Amid the flurry of statements issued by politicians from across the spectrum, only one conclusion has been certain: that many of these positions have been little more than subtle ways to evade taking a position at all.
If a new president is ever going to be elected in Lebanon, all politicians need to start being open and honest, and actually speaking their mind, rather than cleverly dancing around the issues at hand.
Any keen observer of presidential elections in Lebanon will not be surprised by the current holdups in Parliament, the seemingly never-ending dramas and bickering. That the March 8 bloc has not officially announced its candidate should come as no shock. It is clearly Michel Aoun, but without wanting to throw in their towel too soon, March 8 politicians are holding off on stating this explicitly.
All the while Aoun himself is suggesting that either he becomes president, or no one else does, but really, who can blame him?

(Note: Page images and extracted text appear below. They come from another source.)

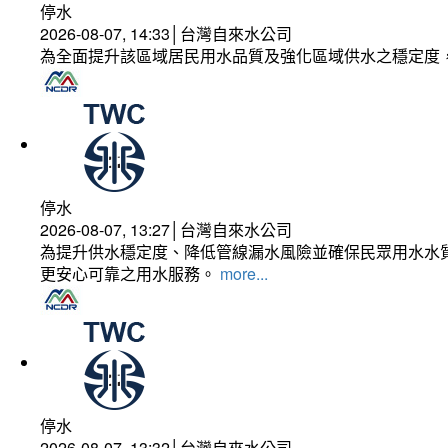
停水
2026-08-07, 14:33│台灣自來水公司
為全面提升該區域居民用水品質及強化區域供水之穩定度
停水
2026-08-07, 13:27│台灣自來水公司
為提升供水穩定度、降低管線漏水風險並確保民眾用水水質
更安心可靠之用水服務。
more...
停水
2026-08-07, 13:32│台灣自來水公司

March 8, by failing to be honest, has given him their tacit support, and has implied he has their full backing, when that may not be the case, at least not for all factions in the bloc.
In the event that Parliament fails to pick a “consensus” candidate, because of Aoun and March 8’s intransigence, this will be yet another tragic testament to the weakness of the system, and the undemocratic nature of elections across the board.
It would be preferable for Aoun to reconsider his tactics and strategy without dogma, and with an open mind, and to embrace the country’s needs and priorities, rather than lead it to further paralysis.
The Lebanese are still hoping for a miracle, for it is the season of miracles: that Aoun will wake up soon and smell the coffee.